Aim of the task | Among the lines of data below, reproduce only those from the one with "Baccalauréat en génie" through the one with "Capable de prendre", exactly as they stand, both ends included.

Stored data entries

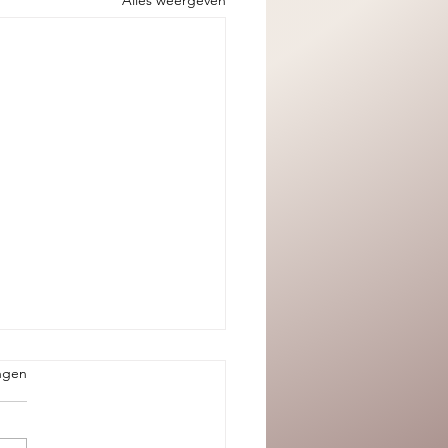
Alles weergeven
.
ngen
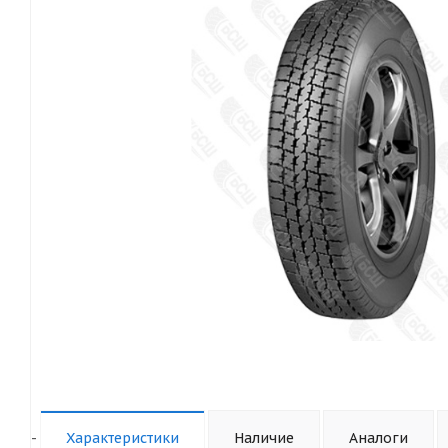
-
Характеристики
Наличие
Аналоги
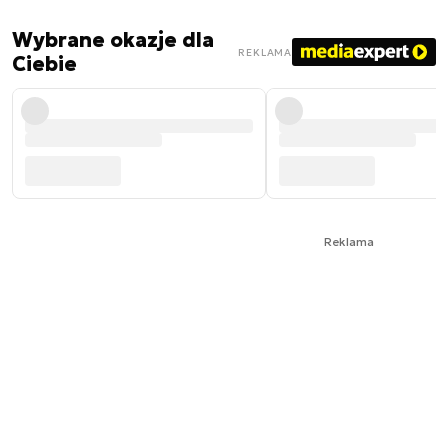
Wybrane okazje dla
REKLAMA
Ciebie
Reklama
---
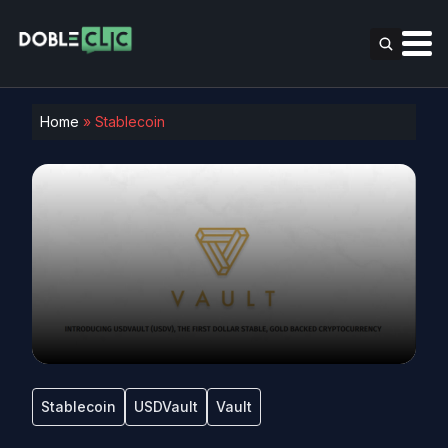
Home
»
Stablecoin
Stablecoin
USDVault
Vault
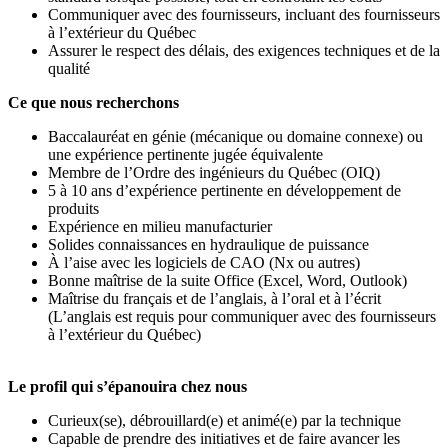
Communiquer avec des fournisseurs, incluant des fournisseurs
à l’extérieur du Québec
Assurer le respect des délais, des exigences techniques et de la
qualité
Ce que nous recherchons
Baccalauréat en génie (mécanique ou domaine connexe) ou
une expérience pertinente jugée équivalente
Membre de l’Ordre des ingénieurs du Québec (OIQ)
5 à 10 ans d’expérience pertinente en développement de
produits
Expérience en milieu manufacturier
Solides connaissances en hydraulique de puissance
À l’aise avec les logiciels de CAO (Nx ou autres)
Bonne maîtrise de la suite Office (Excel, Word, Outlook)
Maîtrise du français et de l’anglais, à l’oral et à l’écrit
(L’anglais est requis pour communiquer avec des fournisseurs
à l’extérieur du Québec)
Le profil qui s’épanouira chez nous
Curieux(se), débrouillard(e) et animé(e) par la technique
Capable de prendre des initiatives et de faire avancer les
--
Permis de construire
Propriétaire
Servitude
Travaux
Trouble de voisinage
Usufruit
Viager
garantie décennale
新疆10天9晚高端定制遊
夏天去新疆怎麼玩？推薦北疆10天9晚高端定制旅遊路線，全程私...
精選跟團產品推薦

Task output |
Baccalauréat en génie (mécanique ou domaine connexe) ou
une expérience pertinente jugée équivalente
Membre de l’Ordre des ingénieurs du Québec (OIQ)
5 à 10 ans d’expérience pertinente en développement de
produits
Expérience en milieu manufacturier
Solides connaissances en hydraulique de puissance
À l’aise avec les logiciels de CAO (Nx ou autres)
Bonne maîtrise de la suite Office (Excel, Word, Outlook)
Maîtrise du français et de l’anglais, à l’oral et à l’écrit
(L’anglais est requis pour communiquer avec des fournisseurs
à l’extérieur du Québec)
Le profil qui s’épanouira chez nous
Curieux(se), débrouillard(e) et animé(e) par la technique
Capable de prendre des initiatives et de faire avancer les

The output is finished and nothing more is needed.